The Government has a huge number of levers it can use to help our region recover from the floods. It is the Government’s influence, as much as actual spending, that is a key component here. The key is to front-foot the package and give the damaged region and its people confidence.

The impact of Cyclone Gabrielle has been compared to Cyclone Bola in 1988 — it’s probably much worse because the brunt of Bola was localised to mostly Tairawhiti/Gisborne while Gabrielle has severely damaged several regions (and has surpassed Bola’s death toll already). Northland was hammered with property damage and loss of power. Auckland lost power and lives and now has red and yellow-zoned homes. Coromandel has property and road damage. Gisborne and Hawke’s Bay are all the above, plus core infrastructure and crop losses. It’s a grim list.

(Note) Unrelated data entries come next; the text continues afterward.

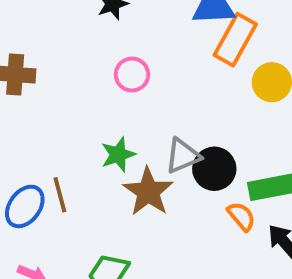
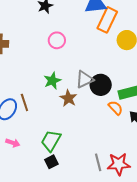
brown star: (148, 192) -> (68, 98), size x0.7

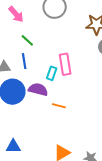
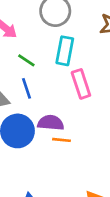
cyan rectangle: (52, 73) -> (65, 51), moved, size x1.5
orange line: (59, 106) -> (61, 140), moved

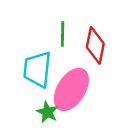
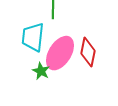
red diamond: (95, 45) -> (88, 52), moved

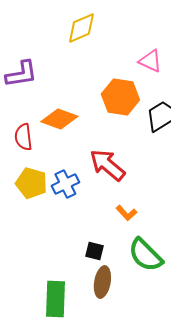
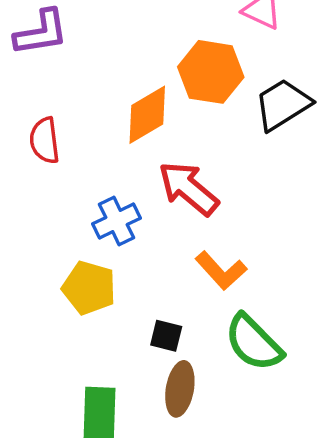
orange diamond: (59, 119) -> (147, 115), moved, turned -51
yellow pentagon: (31, 183) -> (89, 288), moved
orange L-shape: (126, 213) -> (221, 271), size x1.4

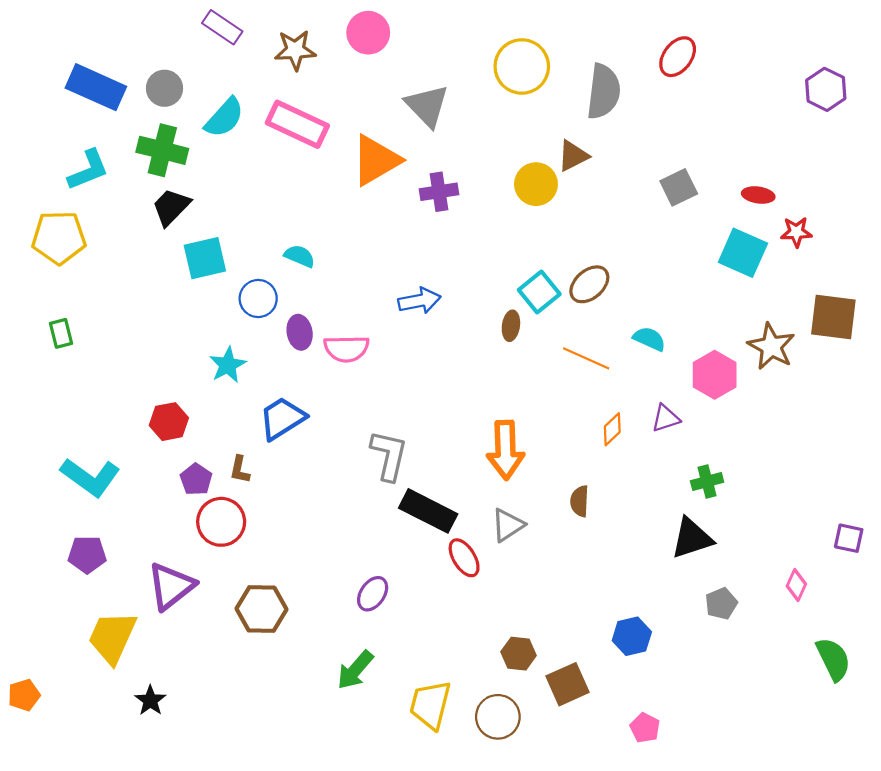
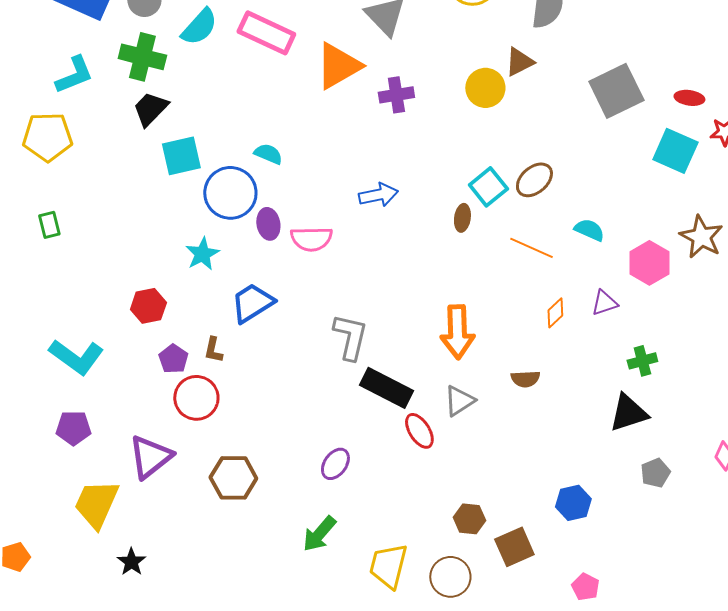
gray square: (679, 187) -> (616, 91), size x1.6
blue circle: (258, 299) -> (230, 193), size x1.5
brown semicircle: (580, 501) -> (525, 379), turned -96

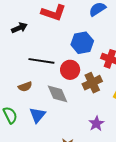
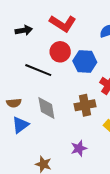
red circle: (70, 70) -> (60, 52), moved
brown semicircle: (25, 87) -> (14, 103), moved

With Cyclone Bola, the compensation package was huge for its time. It was the brainchild of the David Lange-led fourth Labour government. The farm funds alone were $50m, which is $121m today adjusted for inflation. In this agriculture package, compensation was paid on the basis of 60 per cent of non-insurable losses based on market values, also incorporating income and stock losses.

The wider package cost the government $110m, or $268m today adjusted for inflation. When you consider how much the Hawke’s Bay region has grown in terms of population, economic intensification and productivity over 35 years, the potential rebuild cost is sobering.

The after-effects of Gabrielle are going to hurt for a while because they impact the nation’s primary growing and food-producing regions. Even those who got off lightly in the actual storm will feel its lingering impact. It will be hard for the population to avoid the inflationary impact of the reduced fresh produce, and the stimulatory effect of the rebuild. Furthermore, as we move into repair mode, we (and the Government) need to be thinking of not just clean-up, but risk management.

We’re living in a time when climate change presents a real and present risk, and these extreme events are becoming ever more likely. How can we rebuild our infrastructure so our cell towers and electricity supply aren’t brought down in one fell swoop? How can we reduce the flood risk present in multiple regions? How can we best secure a road network that will stay open for supplies and aid?

We need to think about the future. We need to push both local and national governments to think for the future. It’s hard to go beyond what’s happening right now when it’s still unfolding and everything feels so raw, but this initial impact is just the beginning of dealing with an event of this magnitude. In the months and even years to come, we will see the social and economic impact of Cyclone Gabrielle — much as we did with Bola.

Hopefully, a robust announcement is forthcoming. The sooner, the better.